[Data to use Boundary: Start]

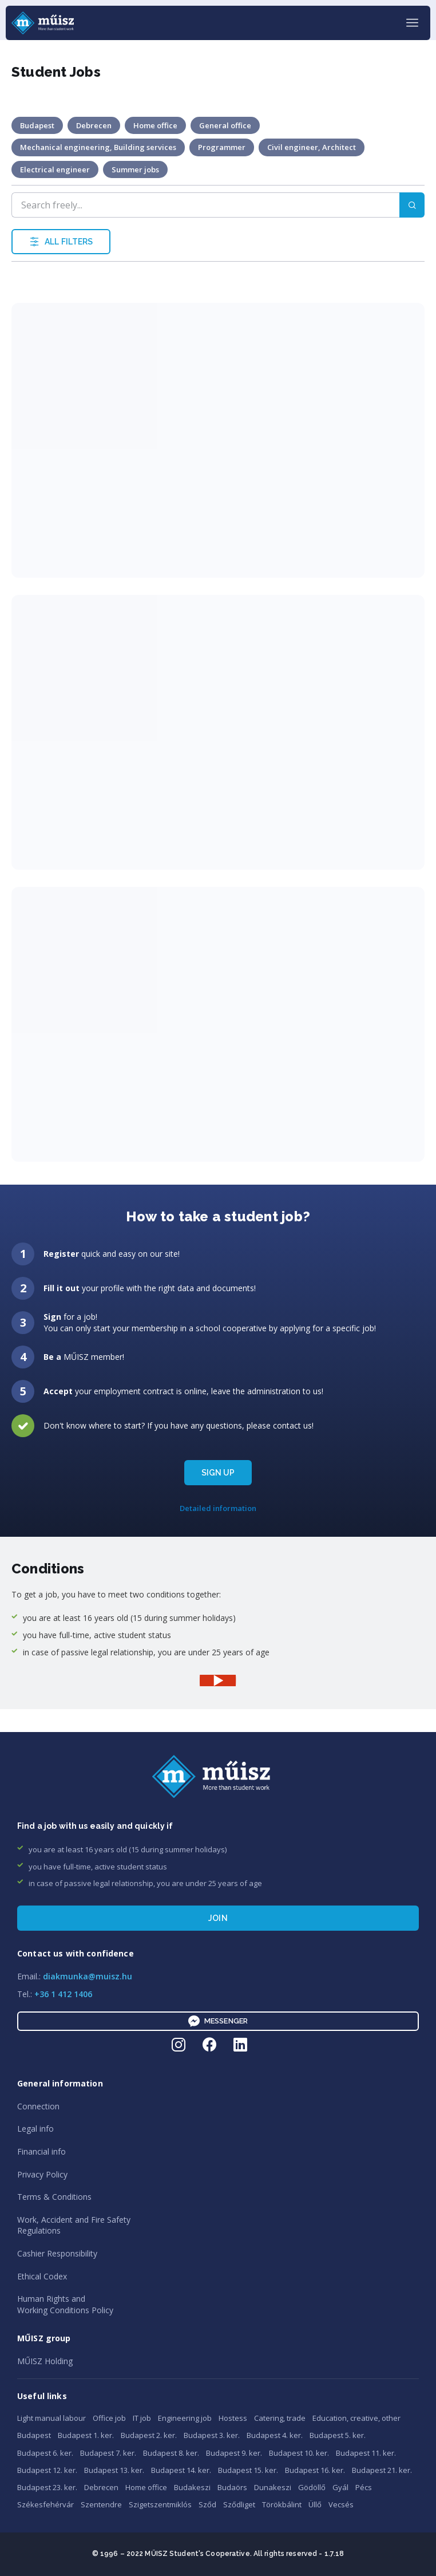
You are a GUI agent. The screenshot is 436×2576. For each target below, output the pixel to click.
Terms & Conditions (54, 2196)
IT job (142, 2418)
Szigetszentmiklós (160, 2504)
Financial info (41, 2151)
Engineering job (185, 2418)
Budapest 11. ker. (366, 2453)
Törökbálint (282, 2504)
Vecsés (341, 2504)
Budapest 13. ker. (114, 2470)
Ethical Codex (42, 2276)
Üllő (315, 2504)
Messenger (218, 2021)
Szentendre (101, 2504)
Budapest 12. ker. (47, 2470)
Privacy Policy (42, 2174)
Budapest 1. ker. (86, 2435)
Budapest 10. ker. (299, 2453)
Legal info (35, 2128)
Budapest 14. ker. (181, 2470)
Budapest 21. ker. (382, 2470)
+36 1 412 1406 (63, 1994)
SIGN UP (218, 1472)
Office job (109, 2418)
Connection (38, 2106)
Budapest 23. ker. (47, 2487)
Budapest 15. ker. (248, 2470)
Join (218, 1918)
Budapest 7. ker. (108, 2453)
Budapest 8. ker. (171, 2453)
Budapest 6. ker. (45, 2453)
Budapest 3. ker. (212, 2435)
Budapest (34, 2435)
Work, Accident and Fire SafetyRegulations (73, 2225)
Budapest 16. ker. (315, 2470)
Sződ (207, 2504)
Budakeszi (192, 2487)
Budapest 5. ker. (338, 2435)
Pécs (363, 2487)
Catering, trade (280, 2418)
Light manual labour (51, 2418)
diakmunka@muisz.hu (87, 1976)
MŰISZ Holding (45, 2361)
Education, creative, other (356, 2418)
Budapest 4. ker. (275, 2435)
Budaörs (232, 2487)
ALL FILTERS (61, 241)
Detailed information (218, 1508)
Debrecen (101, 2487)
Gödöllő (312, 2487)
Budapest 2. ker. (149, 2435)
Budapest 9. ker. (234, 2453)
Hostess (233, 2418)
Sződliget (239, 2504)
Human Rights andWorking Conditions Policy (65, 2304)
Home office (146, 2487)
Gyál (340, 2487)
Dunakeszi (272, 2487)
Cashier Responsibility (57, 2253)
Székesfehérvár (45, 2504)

[Data to use Boundary: End]
[Data to use Boundary: Start]

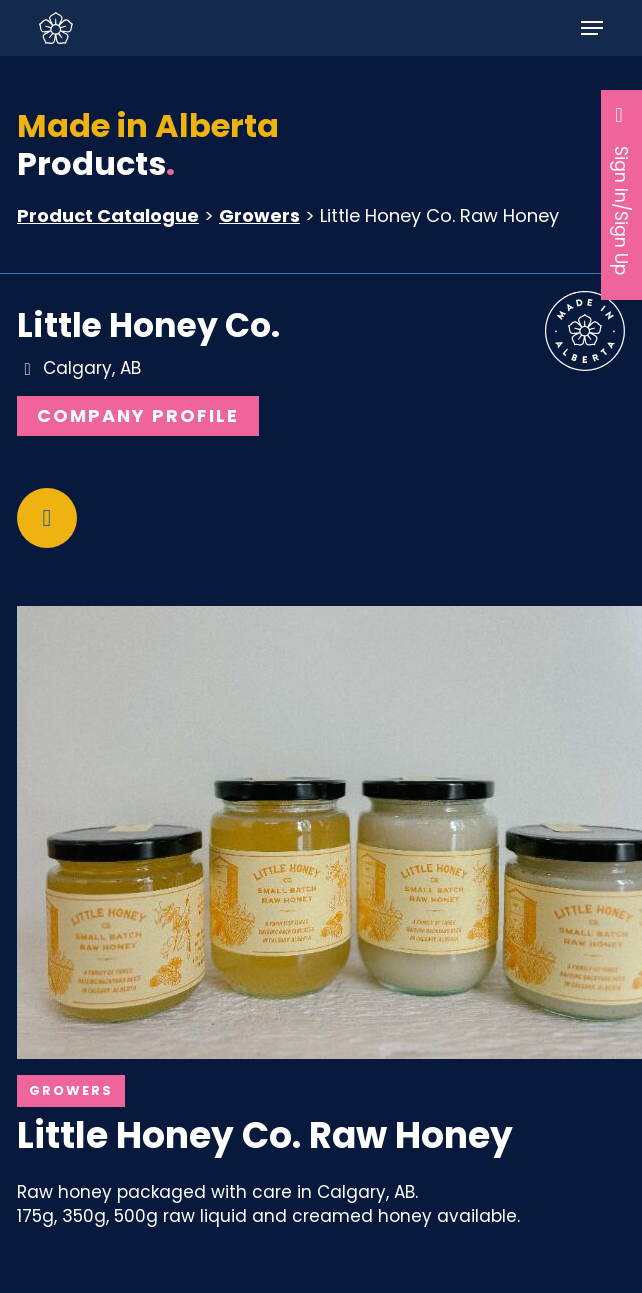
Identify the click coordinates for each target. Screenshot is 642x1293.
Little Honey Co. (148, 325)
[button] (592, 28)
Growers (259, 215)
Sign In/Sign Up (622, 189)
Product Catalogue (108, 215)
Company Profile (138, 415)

[Data to use Boundary: End]

*Exercise objective:*
Search the entries above for "Policy". Return every line that has it.

*Answer area:*
Privacy Policy (42, 2174)
Human Rights andWorking Conditions Policy (65, 2304)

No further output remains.